*What to work on*:
Each line below must be set down exactly; omit any image you find.

*Exercise material*:

• • • • •

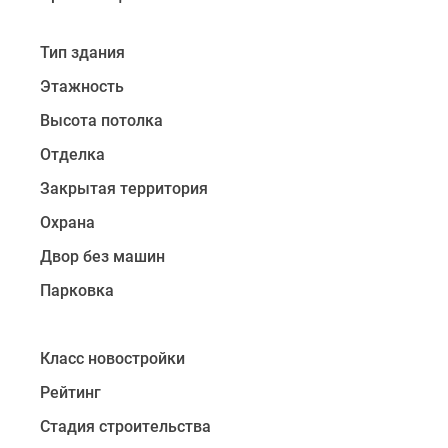
Дорога
до
аэропорта
Тип здания
«Пулково»
Этажность
займет
Высота потолка
около
40
Отделка
минут
Закрытая территория
на
автомобиле.
Охрана
Двор без машин
В
проекте
Парковка
возведено
2
Класс новостройки
корпуса
с
Рейтинг
переменной
Стадия строительства
высотой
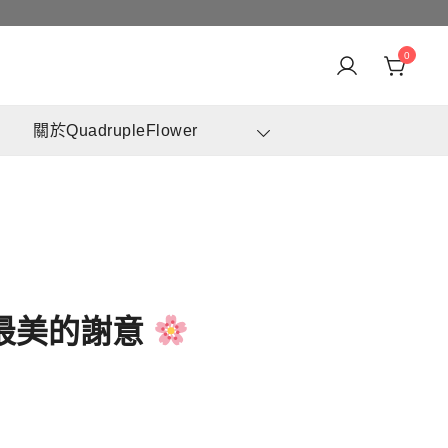
0
身訂造及設計鮮花 & 永生花花束
崗花店 | 香港花店推介 | 即日送花服務、鮮花花束及花籃
關於QuadrupleFlower
高質客製化設計
最美的謝意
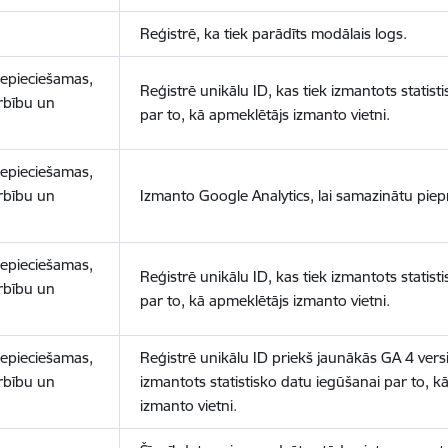
Reģistrē, ka tiek parādīts modālais logs.
nepieciešamas,
Reģistrē unikālu ID, kas tiek izmantots statist
arbību un
par to, kā apmeklētājs izmanto vietni.
nepieciešamas,
arbību un
Izmanto Google Analytics, lai samazinātu piep
nepieciešamas,
Reģistrē unikālu ID, kas tiek izmantots statist
arbību un
par to, kā apmeklētājs izmanto vietni.
nepieciešamas,
Reģistrē unikālu ID priekš jaunākās GA 4 versij
arbību un
izmantots statistisko datu iegūšanai par to, k
izmanto vietni.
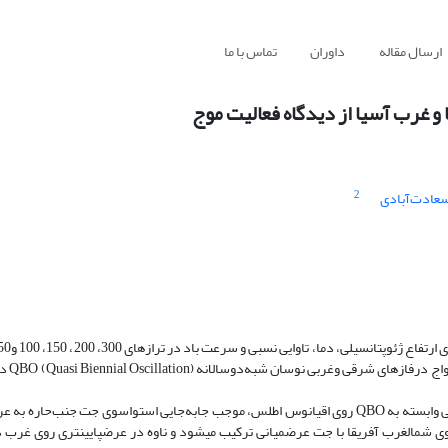
ارسال مقاله
داوران
تماس با ما
و ‌غرب آسیا از دیدگاه فعالیت موج
2
عادت‌آبادی
کمیت­های فعالیت مو
نتایج نشان داد که در شکست واچرخندی و فاز غربی QBO، تقویت جت­حاره غربی وابسته به QBO روی اقیانوس اطلس، موجب جابه‌جایی استواسوی جت­ 
ی شمال­غرب آفریقا با جت عرض­میانی ترکیب می­شود و ناوه در عرض­پایین­تری روی غرب د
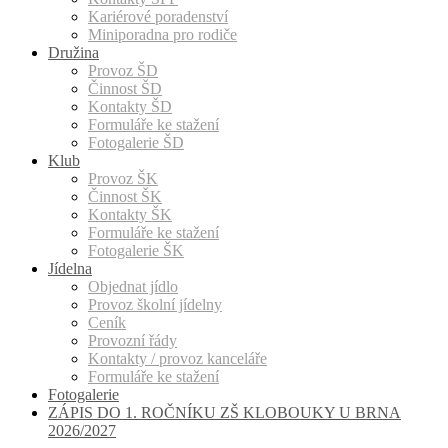
Kariérové poradenství
Miniporadna pro rodiče
Družina
Provoz ŠD
Činnost ŠD
Kontakty ŠD
Formuláře ke stažení
Fotogalerie ŠD
Klub
Provoz ŠK
Činnost ŠK
Kontakty ŠK
Formuláře ke stažení
Fotogalerie ŠK
Jídelna
Objednat jídlo
Provoz školní jídelny
Ceník
Provozní řády
Kontakty / provoz kanceláře
Formuláře ke stažení
Fotogalerie
ZÁPIS DO 1. ROČNÍKU ZŠ KLOBOUKY U BRNA
2026/2027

• • • • •

*Response box*:
Дорога
до
аэропорта
Тип здания
«Пулково»
Этажность
займет
Высота потолка
около
40
Отделка
минут
Закрытая территория
на
автомобиле.
Охрана
Двор без машин
В
проекте
Парковка
возведено
2
Класс новостройки
корпуса
с
Рейтинг
переменной
Стадия строительства
высотой
0
身訂造及設計鮮花 & 永生花花束
崗花店 | 香港花店推介 | 即日送花服務、鮮花花束及花籃
關於QuadrupleFlower
高質客製化設計
最美的謝意
Reģistrē, ka tiek parādīts modālais logs.
nepieciešamas,
Reģistrē unikālu ID, kas tiek izmantots statist
arbību un
par to, kā apmeklētājs izmanto vietni.
nepieciešamas,
arbību un
Izmanto Google Analytics, lai samazinātu piep
nepieciešamas,
Reģistrē unikālu ID, kas tiek izmantots statist
arbību un
par to, kā apmeklētājs izmanto vietni.
nepieciešamas,
Reģistrē unikālu ID priekš jaunākās GA 4 versij
arbību un
izmantots statistisko datu iegūšanai par to, k
izmanto vietni.
ارسال مقاله
داوران
تماس با ما
و ‌غرب آسیا از دیدگاه فعالیت موج
2
عادت‌آبادی
کمیت­های فعالیت مو
نتایج نشان داد که در شکست واچرخندی و فاز غربی QBO، تقویت جت­حاره غربی وابسته به QBO روی اقیانوس اطلس، موجب جابه‌جایی استواسوی جت­ 
ی شمال­غرب آفریقا با جت عرض­میانی ترکیب می­شود و ناوه در عرض­پایین­تری روی غرب د
Kariérové poradenství
Miniporadna pro rodiče
Družina
Provoz ŠD
Činnost ŠD
Kontakty ŠD
Formuláře ke stažení
Fotogalerie ŠD
Klub
Provoz ŠK
Činnost ŠK
Kontakty ŠK
Formuláře ke stažení
Fotogalerie ŠK
Jídelna
Objednat jídlo
Provoz školní jídelny
Ceník
Provozní řády
Kontakty / provoz kanceláře
Formuláře ke stažení
Fotogalerie
ZÁPIS DO 1. ROČNÍKU ZŠ KLOBOUKY U BRNA
2026/2027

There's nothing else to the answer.